In 10 minutes I had an inch of polished back and a gleaming microbevel: an edge that duly took off the arm hairs. I think you made the perfect blade-edge geometry but didn't go as far as to polish the surfaces making up the edge to a mirror finish.

I took the plane with the re-honed blade back to that difficult Afrormosia chunk and planed it again, against the grain, using a minimal blade projection and tight mouth as before. Lo and behold! No tearout whatsoever and superfine 0.04mm ribbons of Afrormosia!

Afromozia board planed against grain.
Afromozia board planed against grain.


Of course, the ladywife thinks you will now send a crate of blades (collect) for subjection to Trusty's Final Honing Process.
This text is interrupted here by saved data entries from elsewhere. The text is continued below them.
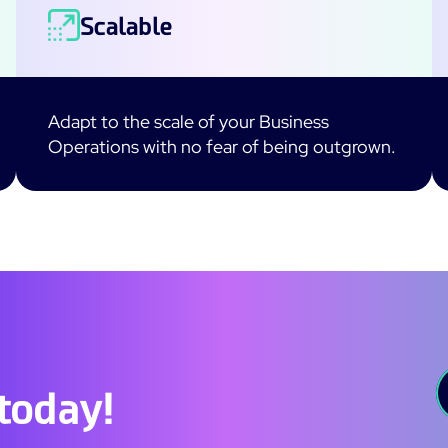
Scalable
Adapt to the scale of your Business
Operations with no fear of being outgrown.
 today!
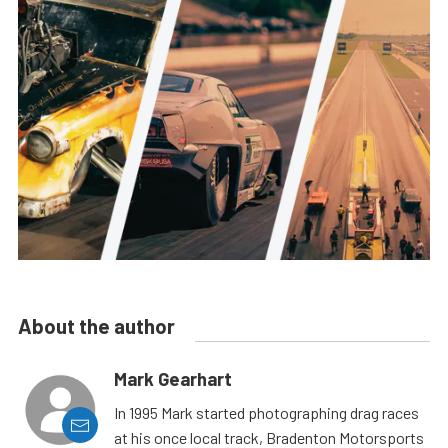
About the author
Mark Gearhart
In 1995 Mark started photographing drag races
at his once local track, Bradenton Motorsports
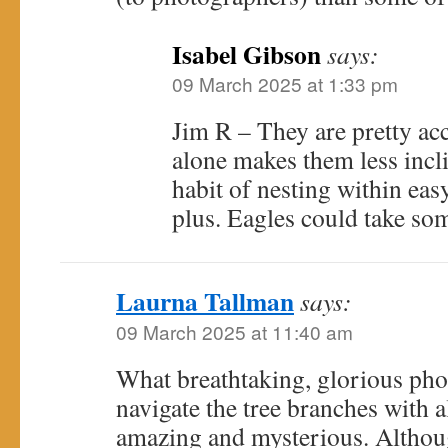
Isabel Gibson
says:
09 March 2025 at 1:33 pm
Jim R – They are pretty a
alone makes them less inclin
habit of nesting within eas
plus. Eagles could take so
Laurna Tallman
says:
09 March 2025 at 11:40 am
What breathtaking, glorious pho
navigate the tree branches with a
amazing and mysterious. Although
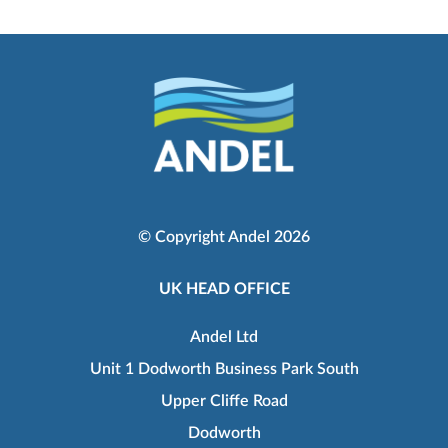
© Copyright Andel 2026
UK HEAD OFFICE
Andel Ltd
Unit 1 Dodworth Business Park South
Upper Cliffe Road
Dodworth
I said I hoped so as when returned one or two would unaccountably go "missing". (Or even four).

This little experiment shows that (1) the plane will work well with 99% of timber even with a less than perfectly sharp blade; and (2) perfect sharpening is worth the few extra minutes if the timber is a swine, despite what the catechisms of Brass Crank might specify in his 1641 book of Ye Olde Woodbodgers Tule Teqneake.

Perhaps you always intended the customer to hone perfection on the blade. After all, it is our duty to polish and otherwise keep perfect the functional attributes of our tools (woodworking or otherwise) if they are Items of Great Beauty and Functional Capability.

The blade you supplied in the plane was so-configured (i.e. curved) so I think you did hone it. But I think (from my small experience with sharpening over the last 6 months) that a mirror finish on the (properly flattened/beveled) edge-forming surfaces does make a difference when it comes to those nasty woods and grain types. Remember, it was only that last sample that proved problematic and the (minimal) mirror polishing fixed it. As to my arm hair - it is tough stuff like the rest of me...!

I have disassembled the plane, cleaned off the fish oil you use (it was driving the cat mad) and re-oiled with Jade oil then waxed everything (including the sole) with paste wax when the oil dried (Jade oil is very light stuff but seems to leave a protective coat - I use it on all cast iron within the shed). I was careful with the wood surfaces of the knob and tote, naturally, so they are just as shiny as when they left your mint. If this is not best practice for preservation and protection of The Great Beauty And Its Gleamingness, you will tell me off (with "Ay yip ayes" or other Zimby cries of dismay) and give me the requisite "Verboten" list of dos and don'ts.

I will not go so far as to be building an S15A alter, though, like one of those shown on your new website. I have only one Goddess and she is a jealous Goddess (with many sharp gardening tools of the loping kind).